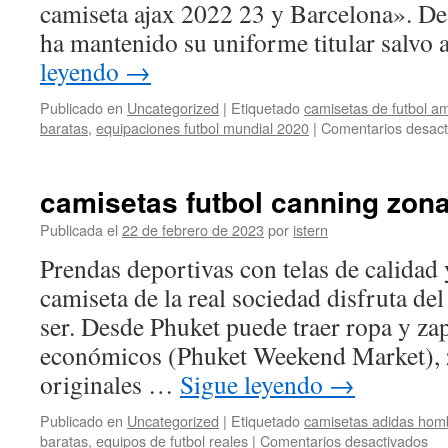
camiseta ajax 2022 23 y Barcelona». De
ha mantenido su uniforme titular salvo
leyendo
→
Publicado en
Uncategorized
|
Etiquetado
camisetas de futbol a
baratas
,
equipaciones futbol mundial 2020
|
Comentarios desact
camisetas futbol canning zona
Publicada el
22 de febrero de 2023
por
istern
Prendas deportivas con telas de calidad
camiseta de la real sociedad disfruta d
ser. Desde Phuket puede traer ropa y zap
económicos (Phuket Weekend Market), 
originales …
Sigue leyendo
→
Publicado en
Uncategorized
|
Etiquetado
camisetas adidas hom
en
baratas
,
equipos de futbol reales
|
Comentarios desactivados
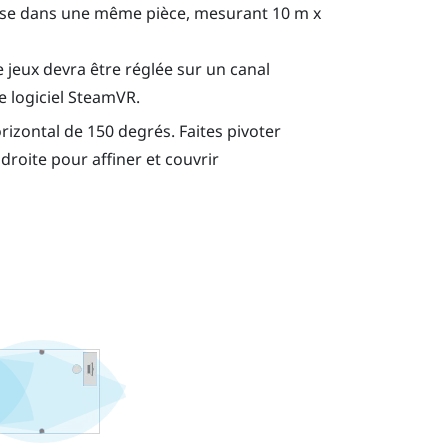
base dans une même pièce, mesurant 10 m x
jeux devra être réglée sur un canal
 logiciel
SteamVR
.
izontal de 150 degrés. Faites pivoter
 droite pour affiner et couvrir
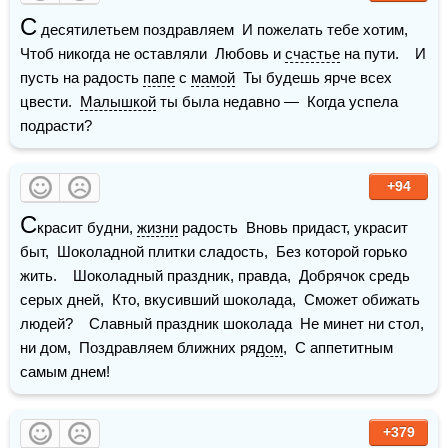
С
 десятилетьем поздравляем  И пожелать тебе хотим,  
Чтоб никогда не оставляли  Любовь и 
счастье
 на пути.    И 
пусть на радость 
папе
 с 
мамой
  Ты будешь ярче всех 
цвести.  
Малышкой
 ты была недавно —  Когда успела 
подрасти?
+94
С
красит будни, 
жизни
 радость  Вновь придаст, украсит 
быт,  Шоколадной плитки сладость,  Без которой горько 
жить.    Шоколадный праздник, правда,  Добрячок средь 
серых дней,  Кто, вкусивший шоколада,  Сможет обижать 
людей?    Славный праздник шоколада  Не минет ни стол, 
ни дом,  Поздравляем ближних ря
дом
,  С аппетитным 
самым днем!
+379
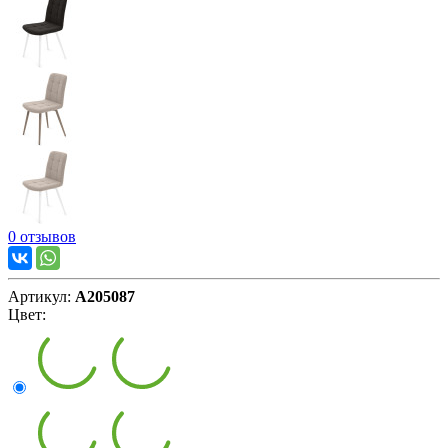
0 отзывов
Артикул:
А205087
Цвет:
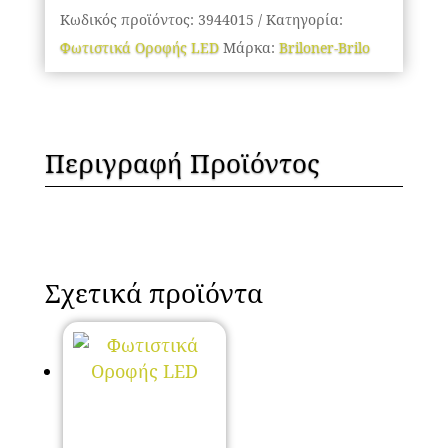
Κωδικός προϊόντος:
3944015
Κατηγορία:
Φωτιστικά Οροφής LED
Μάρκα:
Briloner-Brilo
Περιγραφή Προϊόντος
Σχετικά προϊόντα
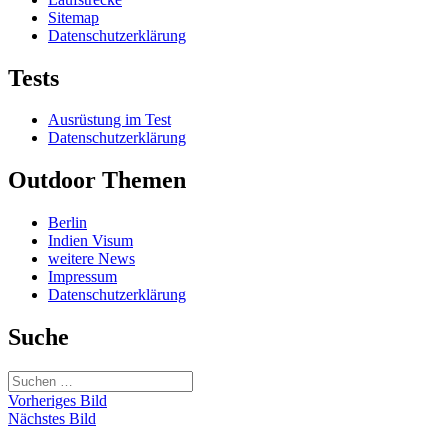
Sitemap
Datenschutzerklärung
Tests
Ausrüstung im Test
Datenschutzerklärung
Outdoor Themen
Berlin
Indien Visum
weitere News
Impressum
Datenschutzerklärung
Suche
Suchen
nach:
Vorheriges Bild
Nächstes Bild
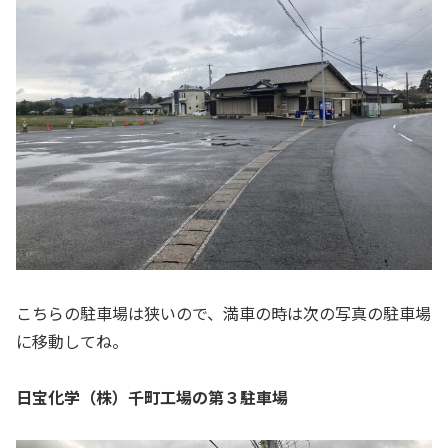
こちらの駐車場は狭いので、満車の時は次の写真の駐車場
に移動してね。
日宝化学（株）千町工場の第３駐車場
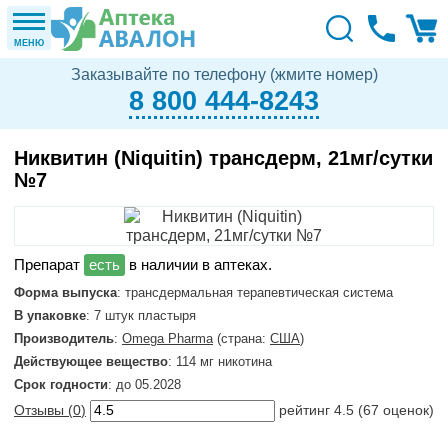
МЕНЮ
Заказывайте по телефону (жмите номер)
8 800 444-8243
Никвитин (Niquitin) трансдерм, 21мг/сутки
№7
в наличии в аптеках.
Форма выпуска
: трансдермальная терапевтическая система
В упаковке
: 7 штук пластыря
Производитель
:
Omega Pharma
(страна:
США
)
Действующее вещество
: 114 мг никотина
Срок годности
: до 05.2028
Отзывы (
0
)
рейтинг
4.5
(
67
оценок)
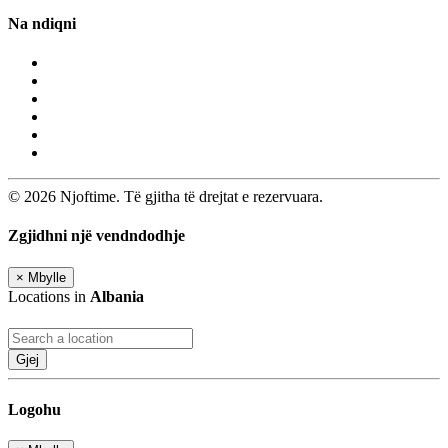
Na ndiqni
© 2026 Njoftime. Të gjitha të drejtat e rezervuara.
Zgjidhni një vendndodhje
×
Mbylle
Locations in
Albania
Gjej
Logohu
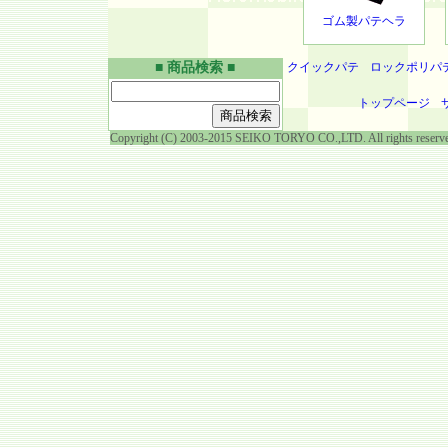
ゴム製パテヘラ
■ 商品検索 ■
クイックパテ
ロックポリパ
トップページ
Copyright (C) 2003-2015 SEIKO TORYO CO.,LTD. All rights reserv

INSTRUCTIONS TO FOLLOW ▸
In the listing above, find the line with "Ты будешь ярче всех" and the line with "114 мг никотина". Set down both and every line between them, minus the pictures.

ANSWER TO THIS EXERCISE ▸
  Ты будешь ярче всех 
цвести.  
Малышкой
 ты была недавно —  Когда успела 
подрасти?
+94
С
красит будни, 
жизни
 радость  Вновь придаст, украсит 
быт,  Шоколадной плитки сладость,  Без которой горько 
жить.    Шоколадный праздник, правда,  Добрячок средь 
серых дней,  Кто, вкусивший шоколада,  Сможет обижать 
людей?    Славный праздник шоколада  Не минет ни стол, 
ни дом,  Поздравляем ближних ря
дом
,  С аппетитным 
самым днем!
+379
0 отзывов
Артикул:
А205087
Цвет:
Κωδικός προϊόντος:
3944015
Κατηγορία:
Φωτιστικά Οροφής LED
Μάρκα:
Briloner-Brilo
Περιγραφή Προϊόντος
Σχετικά προϊόντα
Sitemap
Datenschutzerklärung
Tests
Ausrüstung im Test
Datenschutzerklärung
Outdoor Themen
Berlin
Indien Visum
weitere News
Impressum
Datenschutzerklärung
Suche
Suchen
nach:
Vorheriges Bild
Nächstes Bild
こちらの駐車場は狭いので、満車の時は次の写真の駐車場
に移動してね。
日宝化学（株）千町工場の第３駐車場
МЕНЮ
Заказывайте по телефону (жмите номер)
8 800 444-8243
Никвитин (Niquitin) трансдерм, 21мг/сутки
№7
в наличии в аптеках.
Форма выпуска
: трансдермальная терапевтическая система
В упаковке
: 7 штук пластыря
Производитель
:
Omega Pharma
(страна:
США
)
Действующее вещество
: 114 мг никотина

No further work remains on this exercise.